* Exercise *
Exactly the lines from the line that has "Leggi le domande frequenti" through the final line below are to be retyped, and the pictures are not.

# # # #

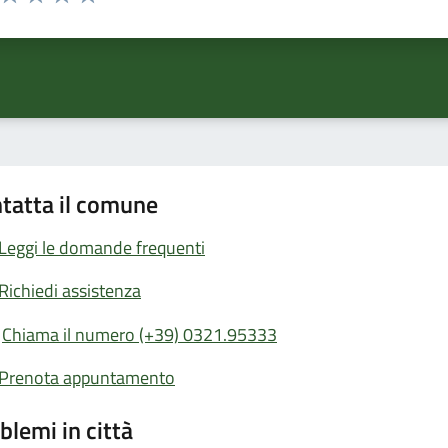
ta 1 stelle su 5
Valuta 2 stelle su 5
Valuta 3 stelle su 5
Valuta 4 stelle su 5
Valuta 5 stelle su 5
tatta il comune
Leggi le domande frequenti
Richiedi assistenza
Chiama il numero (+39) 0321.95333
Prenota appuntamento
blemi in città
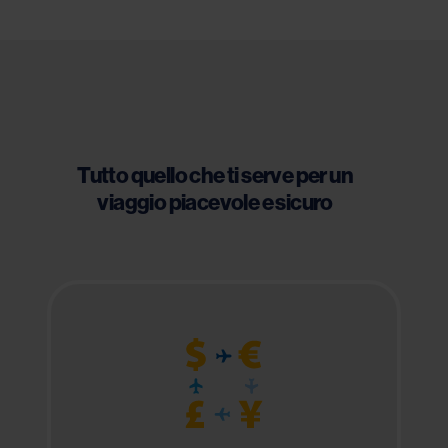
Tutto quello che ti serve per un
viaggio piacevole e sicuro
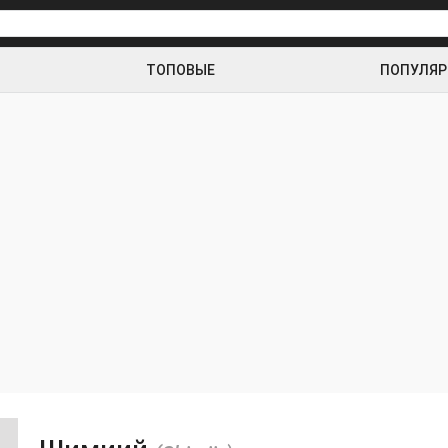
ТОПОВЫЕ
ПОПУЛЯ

# # # #

* Reply to the task *
Leggi le domande frequenti
Richiedi assistenza
Chiama il numero (+39) 0321.95333
Prenota appuntamento
blemi in città
Tutto quello che ti serve per un
viaggio piacevole e sicuro
ТОПОВЫЕ
ПОПУЛЯ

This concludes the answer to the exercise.